- Occupations: Painter, fine arts educator
- Known for: Watercolor/gouache paintings

= Liu Changming =

Liu Changming (刘昌明 (劉昌明, liú chāng míng)) is a Chinese watercolor/gouache painter, oil painter, and fine arts educator.

== Biography ==
Liu Changming was born in 1952 in Ganzhou, Jiangxi. He mainly teaches western painting and theory.

In 1981 he graduated from Gannan Normal University Art Department, then in 1986 he graduated from the oil painting department of China Central Academy of Fine Arts, and in 1996 from (CAFA) and the Graduate School of Art Institute of Xiamen University.

He is also a member of China Artists Association, and a member of the China Watercolor Painters Association. He is entitled to State Special Allowance by the China State Council and is concurrently a Professor and Master Supervisor of the Art Academy of Soochow University (Suzhou).

== Artistic accomplishments ==
1. Silver prize in the Sixth National Art Exhibition in 1989 (China's top level specification and the largest national fine arts exhibition. Sponsored by Ministry of Culture of the People's Republic of China, China Federation of Literary and Art Circles and the Chinese Artists Association, held every five years. Silver Award was the highest award that year, the Gold Award was not made).
2. Silver prize in the Fourth National watercolor exhibition.
3. Bronze prize in the Eighth National Art Exhibition.
4. Gold prize in the Third East China college professors Art Exhibition.
5. Excellence award in the joint art exhibition of Taiwan and Guangdong in 1990.
6. Golden Horse Prize in the Hangzhou National watercolor painting exhibition in 1991.
7. Excellence award in Invitational Exhibition of China, Australia and Hong Kong's greatest watercolor painters in 2000.
8. Inducted into "Chinese watercolor Centennial Retrospective Exhibition (1905-2006)" in 2006.(Sponsored by Ministry of Culture of the People's Republic of China, China Artists Association and National Art Museum of China, is a summary of centuries of Chinese watercolor. 300 Chinese watercolor representative works joined the exhibition)
9. "Net Fish series#2" was selected into the eighth National Watercolor/Gouache exhibition in 2007. (Sponsored by China Artists Association, a national academic exhibition held every two years)
10. Excellence award in the First Oil painting exhibition of China Artists Association members in 2012.

== Influences ==
Many works of Liu have been collected by the National Art Museum of China, as well as by the Asian Museum of Watercolor Art, and many other of them are collected both inside and outside art museums, galleries, and clubs. His works have attracted the attention from collectors throughout the world. Examples include: "A teacher's table", collected by National Art Museum of China, and listed in the classic collection (a significant breakthrough in both skill and style is identified in this work); "Net fish series" (also considered classic). "Rose N#1" and "Rose N#2" were collected by the Asian Museum of Watercolor Art (Asia's first international Watercolor collection organization). As one of the thirty-three most famous painters selected by the Chinese mainland, an invitation was made for his works to be included in the Cross-Strait Famous Artists Watercolor Exhibition (sponsored by the Taiwan culture bureau, Taiwan "education ministry" and The CKS Memorial Hall. The majority of his works were included in the "Collection treasures of National Art Museum of China", the "Outstanding art collection of 50-years of People's Republic of China", and "China's modern art collection". His published works include, "Drawing Towards Watercolor ", "Liu Changming Album", and "The boundary of the water-colour", among others.
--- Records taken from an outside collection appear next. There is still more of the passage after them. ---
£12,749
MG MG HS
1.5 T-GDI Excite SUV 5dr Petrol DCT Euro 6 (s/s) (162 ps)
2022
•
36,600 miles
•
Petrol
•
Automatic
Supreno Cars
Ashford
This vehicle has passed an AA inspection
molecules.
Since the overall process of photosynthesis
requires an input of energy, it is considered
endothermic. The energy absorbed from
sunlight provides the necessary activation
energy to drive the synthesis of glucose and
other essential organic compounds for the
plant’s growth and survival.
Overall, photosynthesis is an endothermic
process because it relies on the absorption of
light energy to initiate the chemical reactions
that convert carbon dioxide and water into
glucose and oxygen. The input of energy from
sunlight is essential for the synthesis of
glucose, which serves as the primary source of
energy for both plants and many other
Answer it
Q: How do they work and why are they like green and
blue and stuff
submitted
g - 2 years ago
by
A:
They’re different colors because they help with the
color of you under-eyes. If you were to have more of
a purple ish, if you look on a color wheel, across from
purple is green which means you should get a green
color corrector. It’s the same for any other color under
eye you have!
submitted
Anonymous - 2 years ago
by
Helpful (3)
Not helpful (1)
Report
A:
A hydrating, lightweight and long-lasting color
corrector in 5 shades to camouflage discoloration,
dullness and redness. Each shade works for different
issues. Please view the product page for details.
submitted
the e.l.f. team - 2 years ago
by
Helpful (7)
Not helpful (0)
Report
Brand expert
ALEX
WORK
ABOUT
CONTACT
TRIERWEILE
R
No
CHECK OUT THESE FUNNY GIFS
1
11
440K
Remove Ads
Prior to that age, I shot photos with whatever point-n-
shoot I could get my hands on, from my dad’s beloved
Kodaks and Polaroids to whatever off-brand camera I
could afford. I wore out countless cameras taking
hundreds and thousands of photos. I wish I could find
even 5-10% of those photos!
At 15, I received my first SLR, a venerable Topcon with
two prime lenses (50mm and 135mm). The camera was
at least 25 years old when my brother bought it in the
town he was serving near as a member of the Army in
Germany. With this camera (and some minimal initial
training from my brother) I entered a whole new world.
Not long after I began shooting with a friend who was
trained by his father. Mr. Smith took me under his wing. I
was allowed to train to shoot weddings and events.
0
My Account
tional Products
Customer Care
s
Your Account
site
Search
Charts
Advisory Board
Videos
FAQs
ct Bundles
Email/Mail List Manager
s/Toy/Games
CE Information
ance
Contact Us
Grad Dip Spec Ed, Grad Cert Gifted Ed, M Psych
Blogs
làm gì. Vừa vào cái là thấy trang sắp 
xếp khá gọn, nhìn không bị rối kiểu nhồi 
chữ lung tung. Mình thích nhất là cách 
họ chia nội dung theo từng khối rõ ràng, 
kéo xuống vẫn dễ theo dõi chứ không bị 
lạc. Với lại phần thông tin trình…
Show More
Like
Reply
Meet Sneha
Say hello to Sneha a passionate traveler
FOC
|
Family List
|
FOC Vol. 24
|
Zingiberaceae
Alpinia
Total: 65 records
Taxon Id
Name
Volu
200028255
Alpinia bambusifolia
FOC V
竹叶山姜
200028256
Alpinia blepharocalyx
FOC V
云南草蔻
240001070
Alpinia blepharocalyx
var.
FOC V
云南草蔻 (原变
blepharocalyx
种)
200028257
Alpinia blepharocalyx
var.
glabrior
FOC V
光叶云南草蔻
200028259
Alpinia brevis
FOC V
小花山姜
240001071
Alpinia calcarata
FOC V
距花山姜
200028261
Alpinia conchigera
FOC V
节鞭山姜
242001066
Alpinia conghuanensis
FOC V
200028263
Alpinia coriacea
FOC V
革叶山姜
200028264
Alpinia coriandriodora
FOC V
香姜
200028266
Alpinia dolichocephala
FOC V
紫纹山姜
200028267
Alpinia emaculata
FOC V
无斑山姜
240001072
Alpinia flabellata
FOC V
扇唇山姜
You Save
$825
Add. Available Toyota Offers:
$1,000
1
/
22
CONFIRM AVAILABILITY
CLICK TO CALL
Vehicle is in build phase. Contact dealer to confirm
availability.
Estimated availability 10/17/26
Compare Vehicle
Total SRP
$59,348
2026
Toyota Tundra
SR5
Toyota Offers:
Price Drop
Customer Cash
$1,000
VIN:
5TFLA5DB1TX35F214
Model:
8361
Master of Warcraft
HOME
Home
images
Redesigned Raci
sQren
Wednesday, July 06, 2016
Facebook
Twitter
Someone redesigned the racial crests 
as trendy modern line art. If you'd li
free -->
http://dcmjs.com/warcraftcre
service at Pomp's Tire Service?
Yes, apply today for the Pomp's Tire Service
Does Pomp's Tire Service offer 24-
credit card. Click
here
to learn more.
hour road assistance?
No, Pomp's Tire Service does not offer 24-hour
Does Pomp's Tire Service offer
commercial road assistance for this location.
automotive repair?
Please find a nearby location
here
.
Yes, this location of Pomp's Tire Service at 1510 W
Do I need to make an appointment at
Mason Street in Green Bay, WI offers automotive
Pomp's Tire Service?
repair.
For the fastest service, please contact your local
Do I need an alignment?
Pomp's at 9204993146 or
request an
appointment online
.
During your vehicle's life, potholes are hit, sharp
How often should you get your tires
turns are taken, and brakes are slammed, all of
In addition to watercolor paintings, Liu's oil painting presents another unique set of personal characteristics. He works mainly in the medium of the still life, forming a complete expression of "image" which is fundamentally different from classic oil paintings in the style of still life. As an important contemporary Chinese artist, his exploration of style has been of considerable concern.